Run The Jewels
Critique Publié le

Run the Jewels au Métropolis | Cette fois-ci, c’est la bonne !

Run the Jewels et Montréal ont un drôle d’historique : une fois le groupe avait dû annuler leur venue parce que leur van avait pogné en feu, une autre fois ils n’avaient pas tout donné parce qu’ils jouaient à Osheaga le lendemain.
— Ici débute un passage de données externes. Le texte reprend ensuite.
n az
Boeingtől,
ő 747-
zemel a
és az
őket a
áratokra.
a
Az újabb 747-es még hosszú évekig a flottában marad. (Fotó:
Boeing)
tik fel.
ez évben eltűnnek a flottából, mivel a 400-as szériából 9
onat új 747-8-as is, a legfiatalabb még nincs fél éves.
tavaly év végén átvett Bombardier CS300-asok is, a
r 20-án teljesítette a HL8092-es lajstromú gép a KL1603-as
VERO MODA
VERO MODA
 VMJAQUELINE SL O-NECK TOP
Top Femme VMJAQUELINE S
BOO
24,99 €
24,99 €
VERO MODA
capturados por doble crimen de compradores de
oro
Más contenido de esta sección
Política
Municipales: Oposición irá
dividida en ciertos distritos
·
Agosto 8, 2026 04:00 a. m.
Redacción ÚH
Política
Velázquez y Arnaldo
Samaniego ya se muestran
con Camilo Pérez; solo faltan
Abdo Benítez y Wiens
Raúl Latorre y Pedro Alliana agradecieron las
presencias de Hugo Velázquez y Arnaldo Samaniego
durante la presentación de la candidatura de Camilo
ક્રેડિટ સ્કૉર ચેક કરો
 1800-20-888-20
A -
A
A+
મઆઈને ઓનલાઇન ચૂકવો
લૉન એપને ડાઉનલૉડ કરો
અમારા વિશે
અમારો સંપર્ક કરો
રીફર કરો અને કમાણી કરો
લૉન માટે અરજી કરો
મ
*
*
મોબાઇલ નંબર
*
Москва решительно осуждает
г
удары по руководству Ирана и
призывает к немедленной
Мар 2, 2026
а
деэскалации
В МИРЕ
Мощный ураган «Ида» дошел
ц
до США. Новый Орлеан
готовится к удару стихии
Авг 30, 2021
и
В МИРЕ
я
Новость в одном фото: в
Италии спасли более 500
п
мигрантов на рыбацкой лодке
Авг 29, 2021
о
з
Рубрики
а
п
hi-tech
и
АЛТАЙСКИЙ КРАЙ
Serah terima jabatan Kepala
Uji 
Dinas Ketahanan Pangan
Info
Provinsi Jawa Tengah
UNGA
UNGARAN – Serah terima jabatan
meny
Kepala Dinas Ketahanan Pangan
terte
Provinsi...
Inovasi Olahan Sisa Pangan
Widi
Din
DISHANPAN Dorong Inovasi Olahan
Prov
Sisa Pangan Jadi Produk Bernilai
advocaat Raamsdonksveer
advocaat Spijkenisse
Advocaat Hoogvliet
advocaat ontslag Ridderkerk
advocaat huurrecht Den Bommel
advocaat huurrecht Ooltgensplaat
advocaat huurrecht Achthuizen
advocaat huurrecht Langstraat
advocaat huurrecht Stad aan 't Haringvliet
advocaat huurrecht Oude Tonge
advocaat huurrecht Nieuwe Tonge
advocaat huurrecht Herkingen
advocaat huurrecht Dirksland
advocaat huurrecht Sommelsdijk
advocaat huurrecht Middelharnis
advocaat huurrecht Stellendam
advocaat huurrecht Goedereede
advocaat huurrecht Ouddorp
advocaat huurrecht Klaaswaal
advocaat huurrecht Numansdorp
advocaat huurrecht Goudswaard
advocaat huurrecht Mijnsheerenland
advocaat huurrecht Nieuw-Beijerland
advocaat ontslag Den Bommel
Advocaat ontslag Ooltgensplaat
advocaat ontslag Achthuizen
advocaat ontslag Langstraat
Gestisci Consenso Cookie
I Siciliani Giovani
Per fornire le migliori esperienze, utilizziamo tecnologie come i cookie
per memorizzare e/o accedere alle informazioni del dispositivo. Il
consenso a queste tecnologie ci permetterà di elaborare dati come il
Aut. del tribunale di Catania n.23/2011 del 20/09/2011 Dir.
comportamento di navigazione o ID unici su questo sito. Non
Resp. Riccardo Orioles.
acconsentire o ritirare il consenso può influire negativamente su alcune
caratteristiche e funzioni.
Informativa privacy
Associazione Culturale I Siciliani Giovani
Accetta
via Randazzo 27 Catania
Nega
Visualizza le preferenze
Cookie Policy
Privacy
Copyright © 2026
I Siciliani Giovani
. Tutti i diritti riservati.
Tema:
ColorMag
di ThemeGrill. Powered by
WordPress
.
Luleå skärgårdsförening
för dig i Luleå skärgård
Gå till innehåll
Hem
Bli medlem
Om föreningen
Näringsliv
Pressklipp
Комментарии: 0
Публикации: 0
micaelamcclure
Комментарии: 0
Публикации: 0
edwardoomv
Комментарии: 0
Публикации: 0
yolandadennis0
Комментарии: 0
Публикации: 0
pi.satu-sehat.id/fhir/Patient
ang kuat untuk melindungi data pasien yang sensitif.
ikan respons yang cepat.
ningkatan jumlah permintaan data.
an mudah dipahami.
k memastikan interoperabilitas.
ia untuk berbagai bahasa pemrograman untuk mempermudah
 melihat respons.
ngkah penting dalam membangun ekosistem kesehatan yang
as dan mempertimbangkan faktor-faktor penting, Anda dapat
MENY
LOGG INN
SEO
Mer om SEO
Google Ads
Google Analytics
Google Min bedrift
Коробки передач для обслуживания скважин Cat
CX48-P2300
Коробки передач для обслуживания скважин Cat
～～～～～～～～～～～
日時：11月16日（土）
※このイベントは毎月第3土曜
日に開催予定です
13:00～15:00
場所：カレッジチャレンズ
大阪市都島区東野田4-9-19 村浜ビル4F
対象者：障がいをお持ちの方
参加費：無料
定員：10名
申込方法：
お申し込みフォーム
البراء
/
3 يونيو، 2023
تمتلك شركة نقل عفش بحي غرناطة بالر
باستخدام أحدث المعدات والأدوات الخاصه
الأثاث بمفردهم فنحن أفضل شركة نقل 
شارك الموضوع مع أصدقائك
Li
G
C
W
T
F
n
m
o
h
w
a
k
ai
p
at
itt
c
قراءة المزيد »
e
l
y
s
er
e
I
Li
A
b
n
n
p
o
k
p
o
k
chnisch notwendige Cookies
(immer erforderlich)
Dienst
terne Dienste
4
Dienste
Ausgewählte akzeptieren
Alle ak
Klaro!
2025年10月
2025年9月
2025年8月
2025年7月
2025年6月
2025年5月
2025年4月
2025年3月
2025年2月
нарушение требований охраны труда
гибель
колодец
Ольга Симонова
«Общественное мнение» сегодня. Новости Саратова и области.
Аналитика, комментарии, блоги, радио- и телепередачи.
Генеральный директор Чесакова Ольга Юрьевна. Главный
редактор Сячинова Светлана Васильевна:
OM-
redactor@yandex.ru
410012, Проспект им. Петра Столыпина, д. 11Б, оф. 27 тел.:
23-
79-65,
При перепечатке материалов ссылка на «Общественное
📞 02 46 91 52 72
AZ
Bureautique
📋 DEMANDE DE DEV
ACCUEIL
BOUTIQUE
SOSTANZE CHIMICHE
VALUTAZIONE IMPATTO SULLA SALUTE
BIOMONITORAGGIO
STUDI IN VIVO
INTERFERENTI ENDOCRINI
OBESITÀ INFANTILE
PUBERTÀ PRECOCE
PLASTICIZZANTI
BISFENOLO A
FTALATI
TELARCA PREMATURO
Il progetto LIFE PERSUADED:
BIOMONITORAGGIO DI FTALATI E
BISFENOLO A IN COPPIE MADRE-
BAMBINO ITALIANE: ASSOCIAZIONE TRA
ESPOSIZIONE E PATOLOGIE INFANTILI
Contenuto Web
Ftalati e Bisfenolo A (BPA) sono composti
Mais cette fois-ci, ce mardi, fut la bonne.


Première amélioration : le choix des premières parties.

En 2016, lors du passage du duo au Club Soda, les artistes sélectionnés pour ouvrir la soirée étaient clairement des choix mésadaptés. Le rap quétaine de Bliss N Eso et le son très conservateur de The Narcicyst juraient avec l’image de Run the Jewels.

Mais hier, par exemple. Gangsta Boo (qui a d’ailleurs collaboré sur Love Again, tiré de RTJ2), Nick Hook (qui a produit des gros hits genre Olde English de Young Thug avec A$AP Ferg et Freddie Gibbs) et The Gaslamp Killer, un fou furieux derrière des platines.

Déjà là, la soirée partait du bon pied.

Puis arrivent, tout sourire, El-P et Killer Mike. De la seconde où ils ont mis le pied sur le stage jusqu’à la fin de leur set, l’énergie a été dans le tapis.

Talk to Me, Blockbuster Night Part 1, Oh My Darling (Don’t Cry), Stay Gold, Lie Cheat Steal, Run the Jewels. Ils ont consciemment choisi de ne pas intégrer à la liste les pièces plus tranquilles (bien qu’on en retrouve quelques-unes sur leur petit dernier, RTJ3), au grand plaisir d’un Métropolis sold-out et en sueur.

La prestation est bonne. La chimie entre El-P et Mike l’est encore plus. L’intelligence de leurs propos l’est encore plus que plus.

Maudit viarge que ça fait du bien d’entendre, dans un spectacle de rap, un artiste s’adresser à la foule en disant « Si vous voyez une belle fille qui vous plaît dans l’audience… laissez-la vivre. Donnez-lui de l’espace. »

Ça fait changement des gros colons qui scandent « SHOW US YOUR TITS ».

Donc merci pour ça, Run the Jewels. Et merci à Gangsta Boo pour avoir fait chanter « Pussy power! Pussy power! » à une énorme foule probablement pleine de testostérone.

Merci surtout pour le grand moment de spectacle que fut ceci : quand est venu le temps de faire le rappel, Killer Mike s’est aperçu que le vendeur de bières du Métropolis (pour ceux qui y vont souvent, on parle du vendeur qui mesure genre 9 pieds) était en plein milieu de la foule avec un cabaret plein de verres à ras-bord.

Il a donc arrêté la musique et mentionné au gars qu’il allait probablement échapper l’entièreté des consommations quand la chanson allait commencer, parce que ladite chanson serait Close Your Eyes (And Count to Fuck) et que le monde allait perdre la tête.

Pour régler le problème, Mike a donc dit : Donne les bières à tout le monde autour de toi. C’est sur notre bras.

C’est-tu cool ça? C’EST COOL EN TABARNOUCHE.